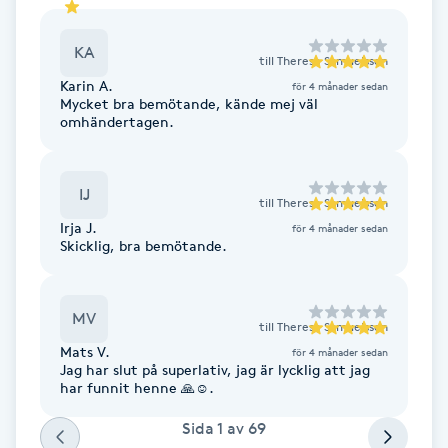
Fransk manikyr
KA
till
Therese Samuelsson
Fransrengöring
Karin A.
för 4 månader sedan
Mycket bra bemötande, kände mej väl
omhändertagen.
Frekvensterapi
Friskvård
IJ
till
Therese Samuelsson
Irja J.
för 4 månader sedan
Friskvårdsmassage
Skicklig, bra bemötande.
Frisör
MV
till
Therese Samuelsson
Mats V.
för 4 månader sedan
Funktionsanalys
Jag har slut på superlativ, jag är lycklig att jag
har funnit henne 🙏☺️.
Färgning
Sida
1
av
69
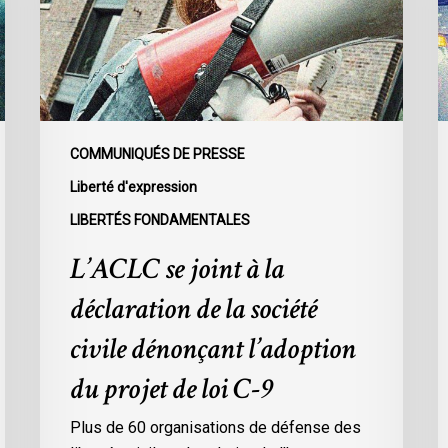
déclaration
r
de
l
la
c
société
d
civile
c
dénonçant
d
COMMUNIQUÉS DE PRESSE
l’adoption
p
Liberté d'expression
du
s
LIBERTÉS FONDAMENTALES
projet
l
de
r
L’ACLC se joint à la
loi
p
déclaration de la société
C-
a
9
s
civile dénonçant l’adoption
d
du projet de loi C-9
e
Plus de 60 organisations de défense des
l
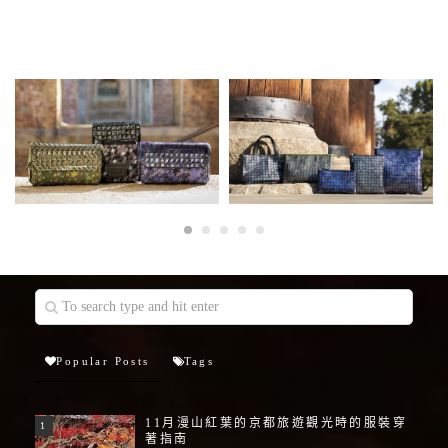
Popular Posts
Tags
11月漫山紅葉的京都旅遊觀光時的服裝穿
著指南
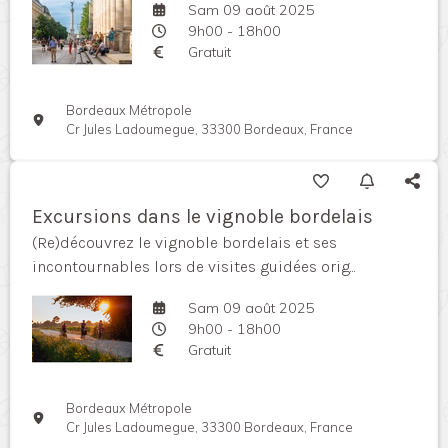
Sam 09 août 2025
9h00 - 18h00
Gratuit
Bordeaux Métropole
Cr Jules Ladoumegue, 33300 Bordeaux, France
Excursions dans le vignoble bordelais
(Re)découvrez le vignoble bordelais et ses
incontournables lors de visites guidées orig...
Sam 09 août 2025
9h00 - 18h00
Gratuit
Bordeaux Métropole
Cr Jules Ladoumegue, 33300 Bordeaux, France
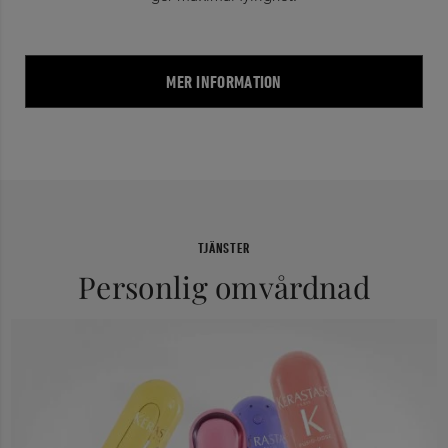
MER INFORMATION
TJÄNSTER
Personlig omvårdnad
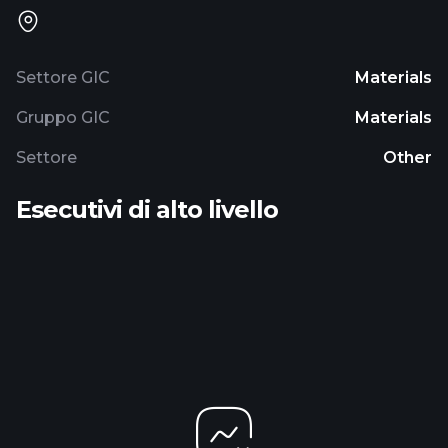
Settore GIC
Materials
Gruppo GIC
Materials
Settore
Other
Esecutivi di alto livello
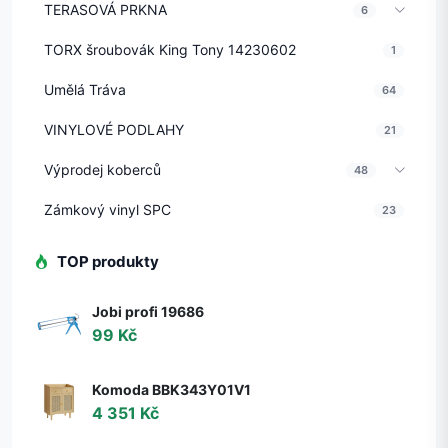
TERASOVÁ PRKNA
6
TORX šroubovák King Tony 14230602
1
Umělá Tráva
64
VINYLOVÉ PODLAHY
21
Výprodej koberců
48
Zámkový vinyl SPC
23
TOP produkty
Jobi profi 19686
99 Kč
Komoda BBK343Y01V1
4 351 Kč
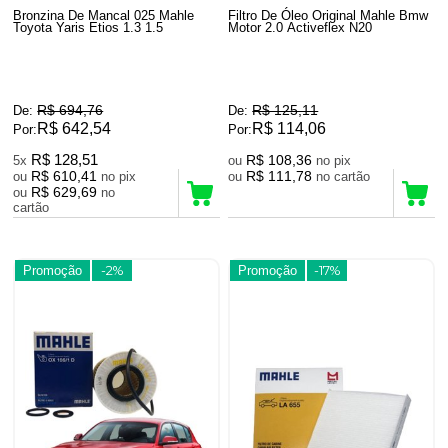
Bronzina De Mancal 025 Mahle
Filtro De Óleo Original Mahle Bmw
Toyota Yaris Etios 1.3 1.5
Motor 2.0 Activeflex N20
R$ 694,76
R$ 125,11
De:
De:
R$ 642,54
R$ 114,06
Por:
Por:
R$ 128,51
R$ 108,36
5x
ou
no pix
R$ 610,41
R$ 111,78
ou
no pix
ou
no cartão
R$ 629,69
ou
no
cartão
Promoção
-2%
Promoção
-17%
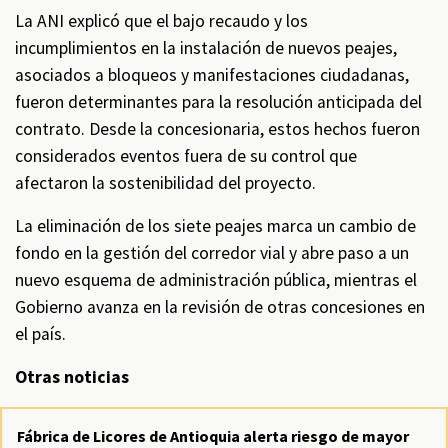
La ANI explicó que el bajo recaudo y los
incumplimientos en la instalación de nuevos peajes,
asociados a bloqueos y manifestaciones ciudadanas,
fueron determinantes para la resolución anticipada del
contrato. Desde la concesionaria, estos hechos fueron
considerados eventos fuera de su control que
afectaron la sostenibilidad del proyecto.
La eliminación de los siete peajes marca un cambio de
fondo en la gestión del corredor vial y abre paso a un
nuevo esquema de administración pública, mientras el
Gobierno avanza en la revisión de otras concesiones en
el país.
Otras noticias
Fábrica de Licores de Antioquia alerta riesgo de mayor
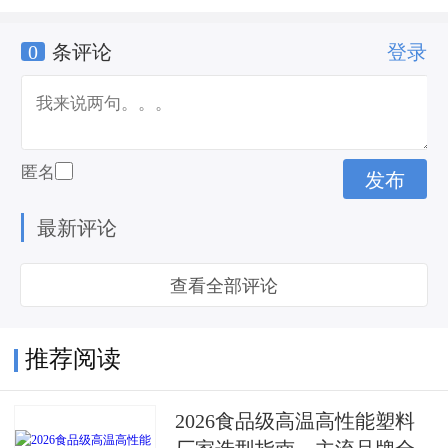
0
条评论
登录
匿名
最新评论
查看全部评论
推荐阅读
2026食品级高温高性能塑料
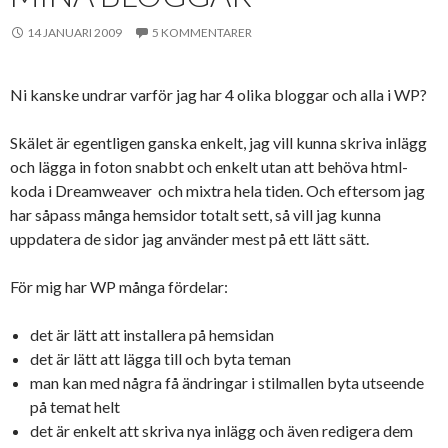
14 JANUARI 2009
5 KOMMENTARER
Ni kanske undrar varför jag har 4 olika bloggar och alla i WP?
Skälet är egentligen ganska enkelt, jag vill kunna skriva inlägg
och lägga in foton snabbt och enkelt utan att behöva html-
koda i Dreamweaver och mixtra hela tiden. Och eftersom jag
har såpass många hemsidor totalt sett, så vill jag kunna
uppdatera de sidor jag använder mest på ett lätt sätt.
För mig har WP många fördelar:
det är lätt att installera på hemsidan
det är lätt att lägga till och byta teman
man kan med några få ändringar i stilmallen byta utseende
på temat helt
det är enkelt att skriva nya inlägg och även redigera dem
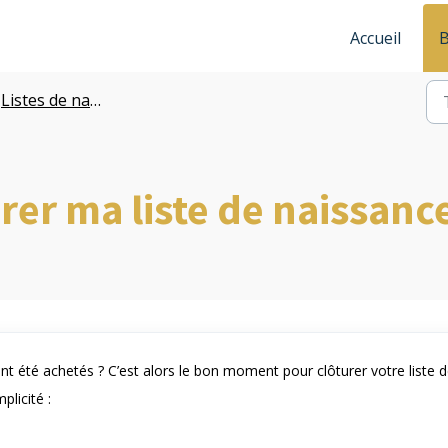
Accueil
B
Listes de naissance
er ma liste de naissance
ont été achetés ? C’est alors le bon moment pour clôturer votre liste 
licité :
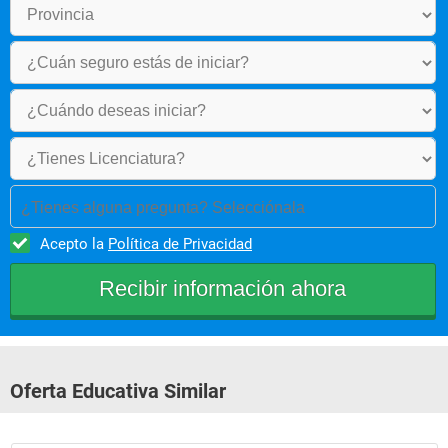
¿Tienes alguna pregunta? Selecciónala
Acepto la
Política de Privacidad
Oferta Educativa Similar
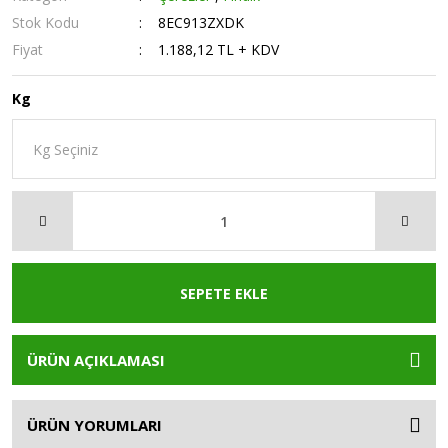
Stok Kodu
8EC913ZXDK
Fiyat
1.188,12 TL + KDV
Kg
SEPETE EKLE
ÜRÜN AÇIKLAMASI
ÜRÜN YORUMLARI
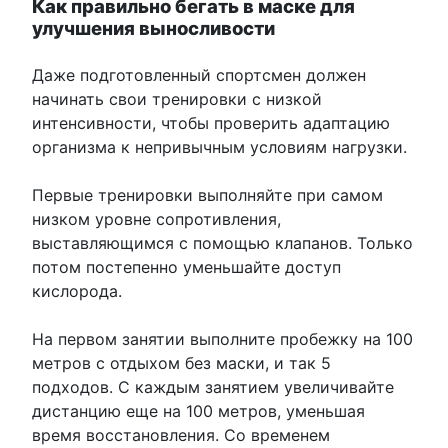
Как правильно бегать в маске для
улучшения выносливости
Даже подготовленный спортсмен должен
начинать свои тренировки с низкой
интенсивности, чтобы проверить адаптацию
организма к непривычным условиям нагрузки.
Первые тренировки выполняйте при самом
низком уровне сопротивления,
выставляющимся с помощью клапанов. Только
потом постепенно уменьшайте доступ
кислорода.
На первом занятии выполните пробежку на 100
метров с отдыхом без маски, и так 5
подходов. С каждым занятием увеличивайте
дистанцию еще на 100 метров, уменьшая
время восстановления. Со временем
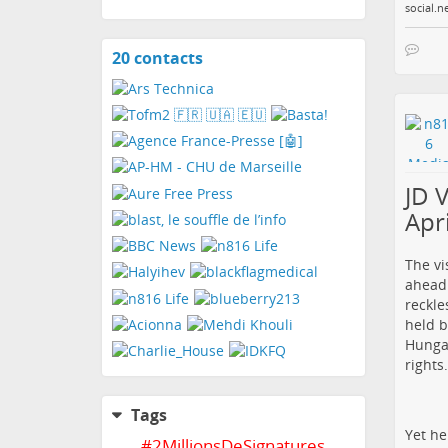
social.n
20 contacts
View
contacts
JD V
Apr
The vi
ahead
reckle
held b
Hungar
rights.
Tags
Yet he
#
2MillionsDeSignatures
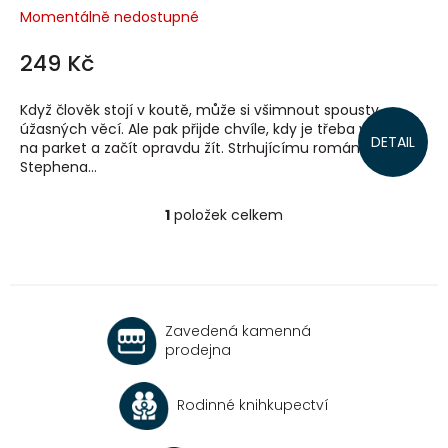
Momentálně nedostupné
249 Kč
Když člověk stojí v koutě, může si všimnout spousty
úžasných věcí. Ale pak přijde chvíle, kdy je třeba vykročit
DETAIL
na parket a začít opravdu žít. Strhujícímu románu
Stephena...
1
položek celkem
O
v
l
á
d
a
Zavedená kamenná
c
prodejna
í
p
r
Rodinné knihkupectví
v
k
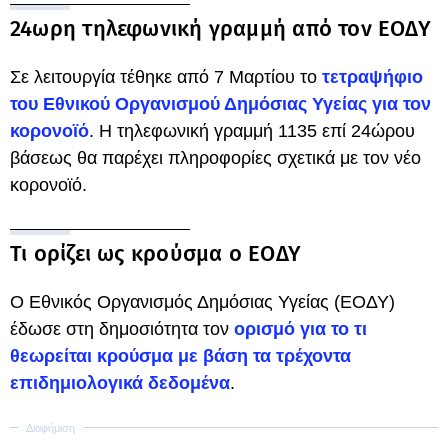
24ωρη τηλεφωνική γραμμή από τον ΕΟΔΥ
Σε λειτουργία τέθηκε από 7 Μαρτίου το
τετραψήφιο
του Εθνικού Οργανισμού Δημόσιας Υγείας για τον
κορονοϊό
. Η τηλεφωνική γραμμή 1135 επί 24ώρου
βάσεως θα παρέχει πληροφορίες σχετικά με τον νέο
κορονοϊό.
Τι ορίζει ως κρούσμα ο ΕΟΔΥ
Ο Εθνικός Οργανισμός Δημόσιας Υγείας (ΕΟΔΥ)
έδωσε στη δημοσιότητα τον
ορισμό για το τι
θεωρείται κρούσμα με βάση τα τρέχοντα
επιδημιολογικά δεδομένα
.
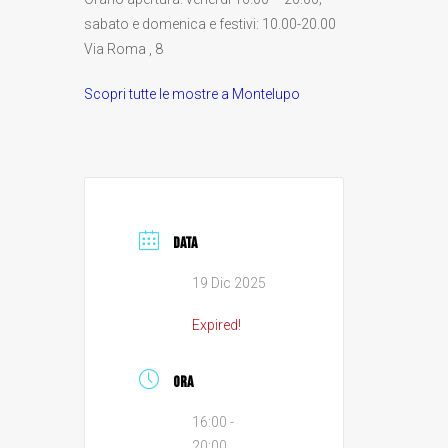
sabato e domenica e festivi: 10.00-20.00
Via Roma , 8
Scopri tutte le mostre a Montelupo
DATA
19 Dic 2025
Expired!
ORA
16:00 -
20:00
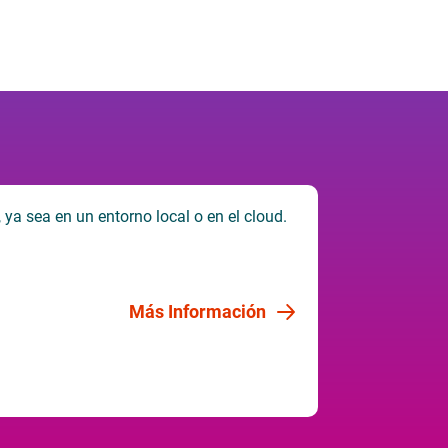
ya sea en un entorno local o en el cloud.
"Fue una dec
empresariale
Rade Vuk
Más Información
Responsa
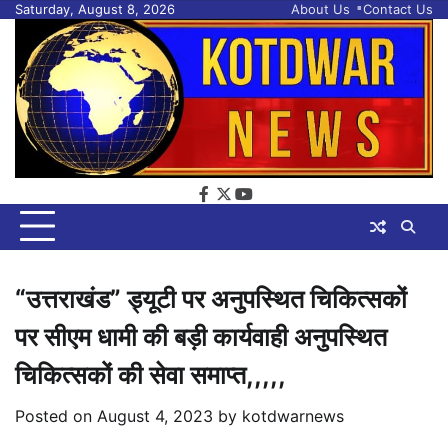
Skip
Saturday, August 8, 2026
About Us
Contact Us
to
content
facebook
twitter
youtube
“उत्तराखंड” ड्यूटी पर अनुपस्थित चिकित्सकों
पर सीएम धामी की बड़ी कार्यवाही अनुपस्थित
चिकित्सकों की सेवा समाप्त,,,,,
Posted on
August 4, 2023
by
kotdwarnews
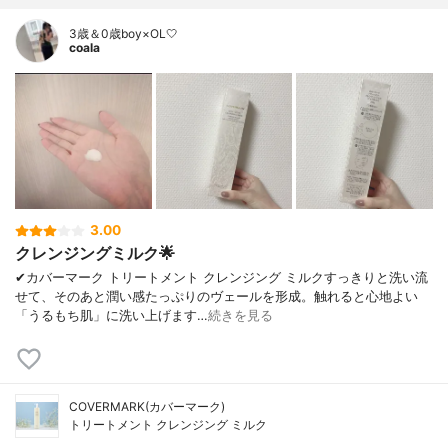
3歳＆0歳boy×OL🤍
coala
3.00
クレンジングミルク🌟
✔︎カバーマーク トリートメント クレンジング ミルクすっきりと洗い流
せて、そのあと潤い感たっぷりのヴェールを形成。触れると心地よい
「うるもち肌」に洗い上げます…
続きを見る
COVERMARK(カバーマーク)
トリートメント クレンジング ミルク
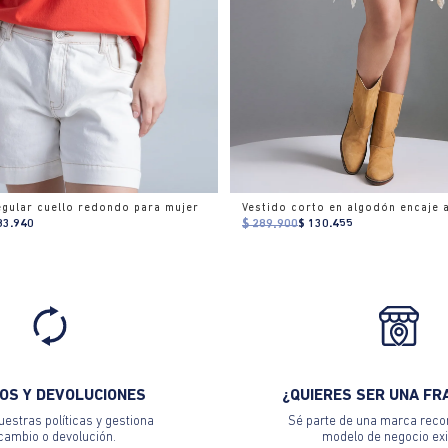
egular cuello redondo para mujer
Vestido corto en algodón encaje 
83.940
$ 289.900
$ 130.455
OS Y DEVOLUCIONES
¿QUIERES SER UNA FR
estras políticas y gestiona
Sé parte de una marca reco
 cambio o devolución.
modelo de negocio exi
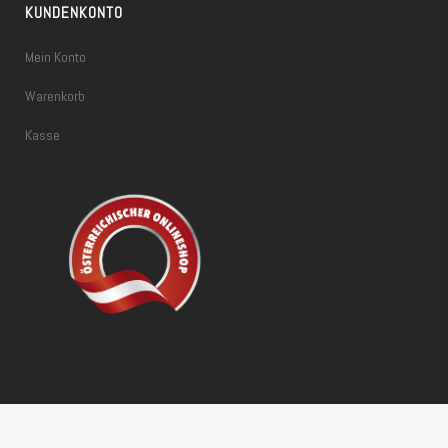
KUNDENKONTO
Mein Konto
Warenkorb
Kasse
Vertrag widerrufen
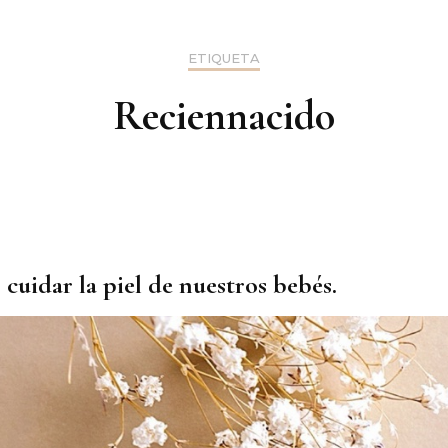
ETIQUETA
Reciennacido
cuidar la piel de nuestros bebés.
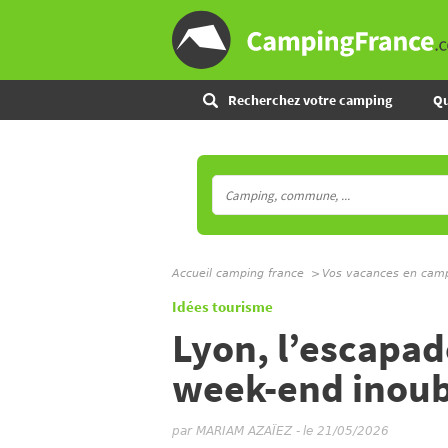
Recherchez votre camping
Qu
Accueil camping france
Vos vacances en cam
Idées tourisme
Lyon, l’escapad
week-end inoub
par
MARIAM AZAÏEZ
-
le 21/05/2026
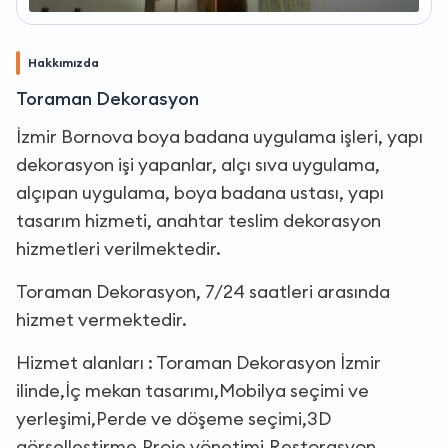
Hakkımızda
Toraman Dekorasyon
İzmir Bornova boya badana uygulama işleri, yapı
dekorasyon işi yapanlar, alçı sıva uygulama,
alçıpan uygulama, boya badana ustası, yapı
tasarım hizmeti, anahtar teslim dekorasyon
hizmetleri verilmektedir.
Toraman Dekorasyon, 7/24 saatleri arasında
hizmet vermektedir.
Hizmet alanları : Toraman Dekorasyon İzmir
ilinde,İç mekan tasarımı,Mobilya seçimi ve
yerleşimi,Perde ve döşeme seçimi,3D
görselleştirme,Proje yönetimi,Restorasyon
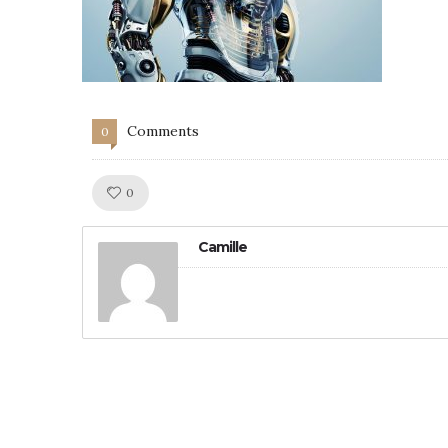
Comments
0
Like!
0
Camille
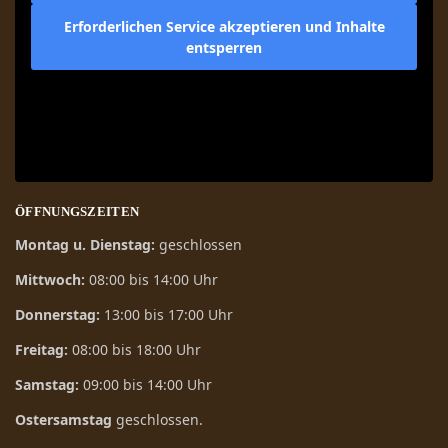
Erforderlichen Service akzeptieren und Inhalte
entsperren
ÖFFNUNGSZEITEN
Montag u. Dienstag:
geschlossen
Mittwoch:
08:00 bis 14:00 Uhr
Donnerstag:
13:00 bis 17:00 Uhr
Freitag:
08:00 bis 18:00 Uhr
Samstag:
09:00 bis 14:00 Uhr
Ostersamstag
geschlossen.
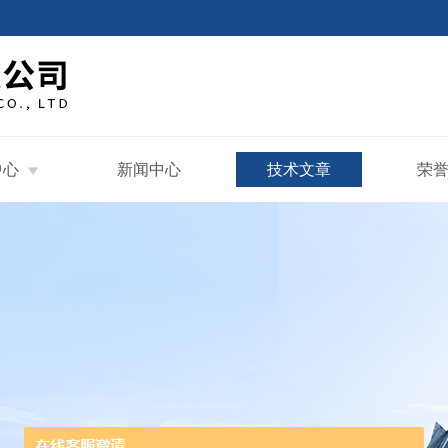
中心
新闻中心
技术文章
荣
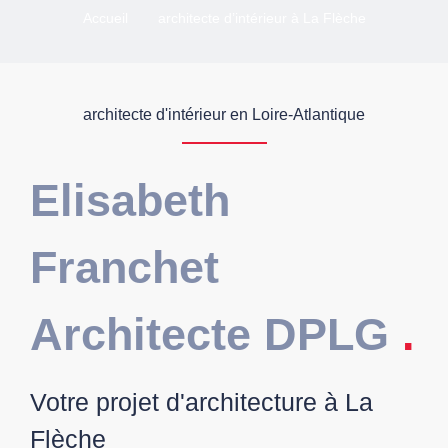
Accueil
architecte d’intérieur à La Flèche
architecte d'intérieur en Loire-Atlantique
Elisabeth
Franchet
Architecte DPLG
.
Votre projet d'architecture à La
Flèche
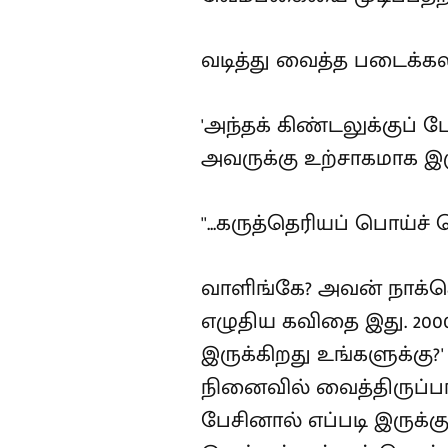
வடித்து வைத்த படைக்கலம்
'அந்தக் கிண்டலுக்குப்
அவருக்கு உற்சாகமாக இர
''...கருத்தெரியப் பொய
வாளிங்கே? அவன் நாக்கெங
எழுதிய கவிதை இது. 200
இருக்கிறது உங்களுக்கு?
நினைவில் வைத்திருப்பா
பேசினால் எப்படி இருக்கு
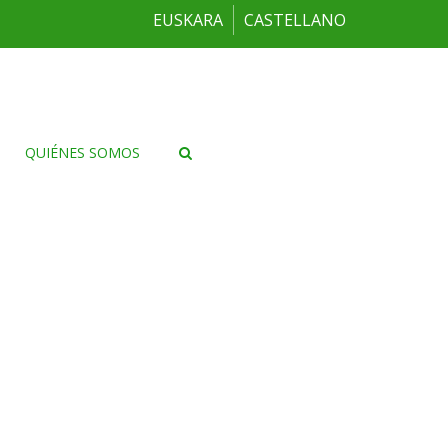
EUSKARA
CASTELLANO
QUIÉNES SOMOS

=======

BRIEF — Using the records above, return word for word the lines that begin at the one containing "2MillionsDeSignatures" and end at the one containing "24ωρη τηλεφωνική γραμμή από τον ΕΟΔΥ", both of them included and no pictures.

TASK OUTPUT —
2MillionsDeSignatures
Momentálně nedostupné
249 Kč
Když člověk stojí v koutě, může si všimnout spousty
úžasných věcí. Ale pak přijde chvíle, kdy je třeba vykročit
DETAIL
na parket a začít opravdu žít. Strhujícímu románu
Stephena...
1
položek celkem
O
v
l
á
d
a
Zavedená kamenná
c
prodejna
í
p
r
Rodinné knihkupectví
v
k
24ωρη τηλεφωνική γραμμή από τον ΕΟΔΥ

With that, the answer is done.